Der Filmemacher hat diesen Film genannt ein „Liebesbrief an Journalisten“, obwohl ich ihn mir auch als Wunschliste eines heutigen Bloggers vorstellen konnte, der von der Opulenz der Branche träumt. Der Film zeigt die Entstehung der letzten Ausgabe von Der französische Versand, eine hochtrabende Beilage zu einem Tagesblatt aus Kansas, die gegründet wurde, als der Zeitungserbe Arthur Howitzer Jr. (gespielt von Bill Murray) auf der Suche nach langsamerem Journalismus in die fiktive Stadt Ennui-sur-Blasé reiste. Ein Mash-up der New-Yorker Koryphäen Harold Ross und William Shawn, Howitzer ist ein leiser, aber unfehlbar unverblümter Boss, der einzigartige Texte verlangt, aber seinen Autoren nahezu grenzenlose Nachsicht gibt, um dies zu erreichen. Sein bester Rat? „Versuchen Sie, es so klingen zu lassen, als hätten Sie es absichtlich so geschrieben.“

Die Linie ist charakteristisch prägnant – und eine überraschend treffende Beschreibung von Andersons eigener Arbeit. Auch wenn ich seine Filme nicht liebe, kann ich mir nicht vorstellen, dass jemand anderes sie macht. Jedes Detail ist gewollt und unnachahmlich, auch wenn es nervt. Der französische Versand, das in kurze und eindringliche Episoden gegliedert ist, von denen jede das Schreiben eines fiktiven Artikels darstellt, ist ein konzentrierter Cocktail dieses unverwechselbaren Ansatzes, eine Delikatesse für Hartgesottene, die dem Zuschauer am Zaun Kopfschmerzen bereiten könnte.
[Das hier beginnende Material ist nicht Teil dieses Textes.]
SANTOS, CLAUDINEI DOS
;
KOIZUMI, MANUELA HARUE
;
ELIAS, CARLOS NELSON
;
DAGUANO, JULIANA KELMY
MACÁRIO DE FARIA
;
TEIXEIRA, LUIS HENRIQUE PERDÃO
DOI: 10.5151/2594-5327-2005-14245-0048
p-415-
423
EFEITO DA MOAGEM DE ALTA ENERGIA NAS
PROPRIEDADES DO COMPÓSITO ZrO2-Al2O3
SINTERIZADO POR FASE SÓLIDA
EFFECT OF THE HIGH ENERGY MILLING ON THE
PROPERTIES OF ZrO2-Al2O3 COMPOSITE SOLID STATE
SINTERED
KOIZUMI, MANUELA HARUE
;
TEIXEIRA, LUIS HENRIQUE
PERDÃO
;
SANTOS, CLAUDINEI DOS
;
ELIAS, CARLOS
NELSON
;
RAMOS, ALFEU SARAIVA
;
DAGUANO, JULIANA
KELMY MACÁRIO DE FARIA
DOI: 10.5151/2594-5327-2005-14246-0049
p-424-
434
Mein Lieblingskapitel von Der französische Versand ist die erste. (Ich zähle den kurzen Amuse-Bouche mit Owen Wilson als Fahrradfahrer-Essayist des gemeinen Mannes nicht mit.) Inspiriert von Die New-Yorker‘S sechsteiliges Porträt des Kunsthändlers Lord Duveen, folgt dem inhaftierten Mörder Moses Rosenthaler (Benicio del Toro) und dem leidenschaftlichen Kenner (Adrien Brody), der Moses’ künstlerisches Talent als abstrakter Wandmaler entdeckt. Die Episode ist eine punktgenaue Parodie sowohl auf die Folter des kreativen Prozesses als auch auf die absurde Art und Weise, wie die Besessenheit von der persönlichen Erzählung eines Künstlers dazu beiträgt, seine Arbeit zu einer Ware zu machen. Anderson platziert Tilda Swintons herrische Reporterin JKL Berensen mitten in der Geschichte und persifliert auch den Prozess des Zeitschriftenschreibens.

Diese Sequenz hat die richtige Mischung aus verrücktem Spaß, sanfter Satire und Ernsthaftigkeit, aber Die anderen beiden Kapitel des Films schaffen nicht die richtige Balance. Der zweite dreht sich um einen Journalisten (Frances McDormand), der über die Pariser Studentenstreiks von 1968 berichtet und eine gelangweilte Affäre mit einem der jugendlichen Aktivisten (Timothée Chalamet) hat. Es ist eine übermütige Geschichte, die sowohl eine unglaubwürdige Romanze als auch einen angespannten politischen Moment umfasst, aber bei dem Versuch, so unterschiedliche Themen zusammenzufassen, wird Anderson weder gerecht. Die dritte ist die dichteste und besetzt Jeffrey Wright als James Baldwin-ähnlicher Erzähler, dessen Profil eines Kochs einen Krieg in der kriminellen Unterwelt auslöst. Die Episode enthält ein kurzes animiertes Zwischenspiel, aber zu diesem Zeitpunkt war ich der unverfälschten Flut von Twee-Charme zu müde, um mich wirklich zu engagieren.

Das ist sowohl die Freude als auch der Nachteil von Der französische Versand: Es bewegt sich schnell, aber anstrengend; Wenn Sie eine Trope satt haben, wartet immer eine neue aufgeregt um die Ecke. Anderson ist so versessen darauf, jedes Bild mit Anspielungen zu stopfen und die Handlung eines ganzen Films in jedes Kapitel zu pressen, dass sich dieser 103-minütige Sprint am Ende wie ein Marathon anfühlt. Anhänger des Filmemachers – und es gibt viele – sollten begeistert herauskommen. Aber ich hoffe, dass sein nächster Schwung den Themen, die er abdeckt, tatsächlich Aufmerksamkeit schenkt.